Why PyTorch does not zero automatically: gradient accumulation is a deliberate feature, not a bug. It enables training with effective batch sizes larger than what fits in GPU memory. If your GPU can hold batch size 8 but you want the gradient quality of batch size 32, you run 4 forward-backward passes (each with batch 8) without zeroing gradients, then call optimizer.step(). The accumulated gradient is mathematically equivalent to computing the gradient over all 32 samples at once.
The accumulation semantics also enable multi-task and multi-loss training. If you have two losses (classification loss + reconstruction loss), you can call loss1.backward() and loss2.backward() separately, and the gradients accumulate correctly.
Best practice: always call optimizer.zero_grad() at the start of each training iteration (before loss.backward()), not after optimizer.step().

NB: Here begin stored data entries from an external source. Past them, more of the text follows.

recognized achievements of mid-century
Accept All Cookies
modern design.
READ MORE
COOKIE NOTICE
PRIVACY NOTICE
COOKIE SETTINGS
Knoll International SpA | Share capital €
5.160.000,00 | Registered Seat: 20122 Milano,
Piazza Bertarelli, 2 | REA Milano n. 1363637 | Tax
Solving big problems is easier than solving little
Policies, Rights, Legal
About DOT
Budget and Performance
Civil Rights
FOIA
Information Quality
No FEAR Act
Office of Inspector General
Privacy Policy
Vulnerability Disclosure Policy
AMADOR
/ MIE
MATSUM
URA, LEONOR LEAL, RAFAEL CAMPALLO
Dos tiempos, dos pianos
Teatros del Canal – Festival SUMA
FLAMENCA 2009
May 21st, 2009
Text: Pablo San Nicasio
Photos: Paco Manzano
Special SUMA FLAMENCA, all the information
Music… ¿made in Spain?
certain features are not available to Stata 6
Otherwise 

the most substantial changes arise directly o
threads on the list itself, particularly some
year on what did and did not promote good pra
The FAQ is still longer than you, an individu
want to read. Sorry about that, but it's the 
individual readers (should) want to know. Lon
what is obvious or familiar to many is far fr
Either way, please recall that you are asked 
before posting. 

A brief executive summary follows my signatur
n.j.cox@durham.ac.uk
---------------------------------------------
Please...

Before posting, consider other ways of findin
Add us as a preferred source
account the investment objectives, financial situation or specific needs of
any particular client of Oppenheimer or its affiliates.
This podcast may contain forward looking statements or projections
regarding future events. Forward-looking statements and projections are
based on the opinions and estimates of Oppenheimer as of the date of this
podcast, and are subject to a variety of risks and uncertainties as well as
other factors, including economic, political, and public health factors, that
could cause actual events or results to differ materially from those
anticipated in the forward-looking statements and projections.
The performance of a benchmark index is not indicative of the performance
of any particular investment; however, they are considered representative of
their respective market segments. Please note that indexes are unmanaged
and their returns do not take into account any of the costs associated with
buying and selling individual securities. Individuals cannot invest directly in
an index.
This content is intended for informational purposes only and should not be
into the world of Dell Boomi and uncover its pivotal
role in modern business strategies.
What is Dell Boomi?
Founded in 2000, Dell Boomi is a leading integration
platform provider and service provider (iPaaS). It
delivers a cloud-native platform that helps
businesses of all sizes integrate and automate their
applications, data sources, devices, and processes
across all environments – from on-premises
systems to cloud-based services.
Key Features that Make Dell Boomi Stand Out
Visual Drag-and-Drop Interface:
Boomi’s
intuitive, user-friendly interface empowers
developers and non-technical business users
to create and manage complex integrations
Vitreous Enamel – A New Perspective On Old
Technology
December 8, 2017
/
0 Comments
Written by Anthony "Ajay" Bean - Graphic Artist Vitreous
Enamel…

Follow-up: If you are using gradient accumulation to simulate a larger batch size, do you need to scale the loss or gradients?Yes, you need to scale. If you accumulate over K micro-batches, each backward pass adds gradients as if the loss were computed over one micro-batch. The accumulated gradient is K times larger than the gradient from a single forward-backward pass on the full batch (because PyTorch averages over samples within a batch but sums across backward calls). You should divide the loss by K before calling backward (so each backward contributes 1/K of the gradient), or divide the gradient by K after accumulation before optimizer.step(). If you forget to scale, your effective learning rate is K times larger than intended, which can cause instability. The loss division approach is cleaner and more common.